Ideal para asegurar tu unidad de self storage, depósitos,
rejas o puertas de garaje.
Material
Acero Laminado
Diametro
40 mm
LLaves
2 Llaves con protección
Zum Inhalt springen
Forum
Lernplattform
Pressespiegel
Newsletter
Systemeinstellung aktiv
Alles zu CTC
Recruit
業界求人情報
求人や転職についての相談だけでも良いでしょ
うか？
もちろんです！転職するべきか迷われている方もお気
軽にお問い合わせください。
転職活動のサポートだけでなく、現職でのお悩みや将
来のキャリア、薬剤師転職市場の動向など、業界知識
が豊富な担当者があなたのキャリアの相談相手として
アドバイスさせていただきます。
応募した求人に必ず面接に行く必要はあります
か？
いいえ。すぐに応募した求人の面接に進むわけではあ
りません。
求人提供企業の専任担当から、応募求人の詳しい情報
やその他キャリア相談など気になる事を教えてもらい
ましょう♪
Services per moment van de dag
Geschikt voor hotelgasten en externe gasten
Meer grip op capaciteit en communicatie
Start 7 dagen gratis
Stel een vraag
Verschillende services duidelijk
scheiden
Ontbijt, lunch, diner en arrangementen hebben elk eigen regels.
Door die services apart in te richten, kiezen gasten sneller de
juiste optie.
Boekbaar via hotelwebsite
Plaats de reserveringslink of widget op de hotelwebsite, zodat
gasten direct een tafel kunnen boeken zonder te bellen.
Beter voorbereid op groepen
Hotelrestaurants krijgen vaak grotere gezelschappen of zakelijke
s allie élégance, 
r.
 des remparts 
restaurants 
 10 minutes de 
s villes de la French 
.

...

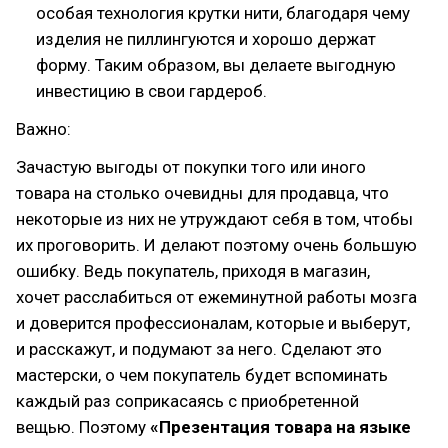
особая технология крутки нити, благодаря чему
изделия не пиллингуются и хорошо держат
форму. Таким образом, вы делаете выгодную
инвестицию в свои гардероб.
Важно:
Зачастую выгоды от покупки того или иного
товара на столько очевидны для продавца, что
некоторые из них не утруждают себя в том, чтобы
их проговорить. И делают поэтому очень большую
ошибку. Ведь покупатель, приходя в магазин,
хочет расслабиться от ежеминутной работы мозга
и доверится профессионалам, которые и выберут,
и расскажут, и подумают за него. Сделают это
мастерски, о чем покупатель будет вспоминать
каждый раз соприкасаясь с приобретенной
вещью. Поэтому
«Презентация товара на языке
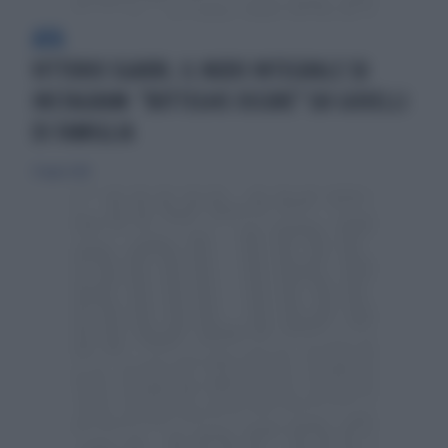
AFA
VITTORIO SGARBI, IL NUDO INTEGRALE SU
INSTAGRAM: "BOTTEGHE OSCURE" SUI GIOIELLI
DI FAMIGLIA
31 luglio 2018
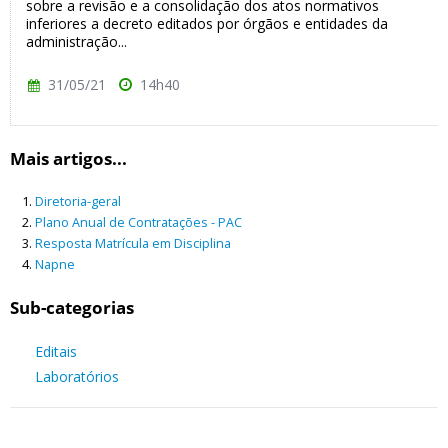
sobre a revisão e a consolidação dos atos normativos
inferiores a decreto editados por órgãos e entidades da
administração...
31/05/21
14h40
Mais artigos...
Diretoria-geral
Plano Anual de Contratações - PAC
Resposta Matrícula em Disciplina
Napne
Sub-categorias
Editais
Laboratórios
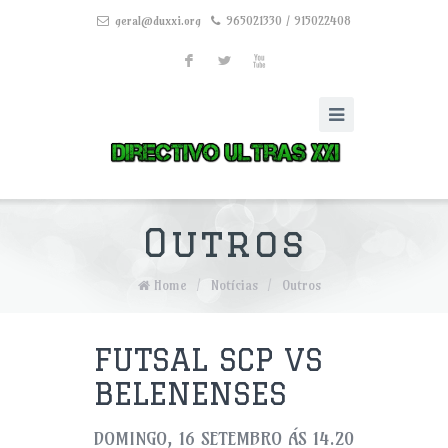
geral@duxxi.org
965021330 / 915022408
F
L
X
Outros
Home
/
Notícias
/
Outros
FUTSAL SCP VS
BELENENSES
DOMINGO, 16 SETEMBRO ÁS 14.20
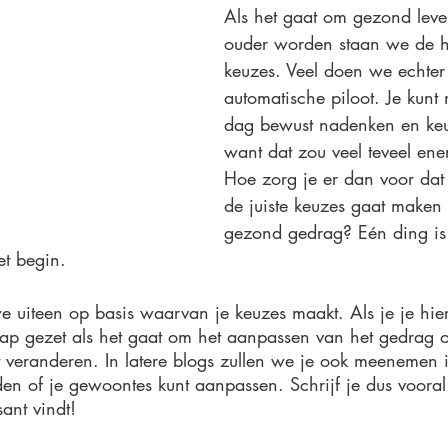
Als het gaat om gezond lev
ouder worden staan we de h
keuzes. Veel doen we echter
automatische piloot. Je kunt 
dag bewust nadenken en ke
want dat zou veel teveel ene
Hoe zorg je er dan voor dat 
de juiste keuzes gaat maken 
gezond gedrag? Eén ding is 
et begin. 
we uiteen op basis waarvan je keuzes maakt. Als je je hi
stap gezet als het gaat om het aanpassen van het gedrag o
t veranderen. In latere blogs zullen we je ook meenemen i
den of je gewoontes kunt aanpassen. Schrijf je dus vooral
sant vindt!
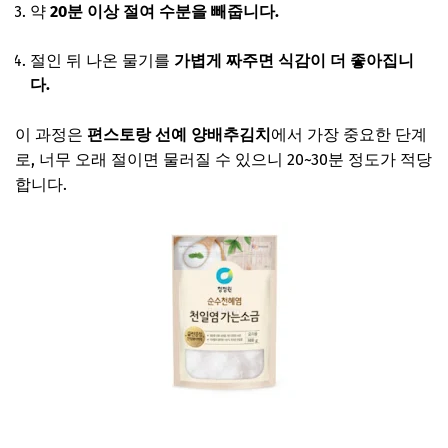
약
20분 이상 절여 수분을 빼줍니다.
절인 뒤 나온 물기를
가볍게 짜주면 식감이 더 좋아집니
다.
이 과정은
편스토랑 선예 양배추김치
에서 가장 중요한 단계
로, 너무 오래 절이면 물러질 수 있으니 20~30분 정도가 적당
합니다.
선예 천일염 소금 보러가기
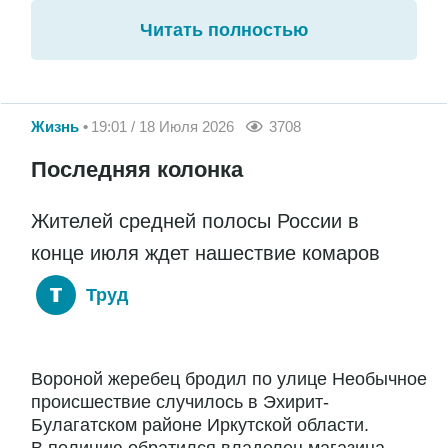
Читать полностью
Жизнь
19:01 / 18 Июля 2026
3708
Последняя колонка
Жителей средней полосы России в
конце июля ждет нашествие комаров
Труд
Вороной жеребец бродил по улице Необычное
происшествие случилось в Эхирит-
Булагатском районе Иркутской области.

**ABOUT THIS EXERCISE:** Return, from the data, each line where the string "keuzes" occurs.

**RESPONSE TO THE TASK:**
keuzes. Veel doen we echter
de juiste keuzes gaat maken 
we uiteen op basis waarvan je keuzes maakt. Als je je hi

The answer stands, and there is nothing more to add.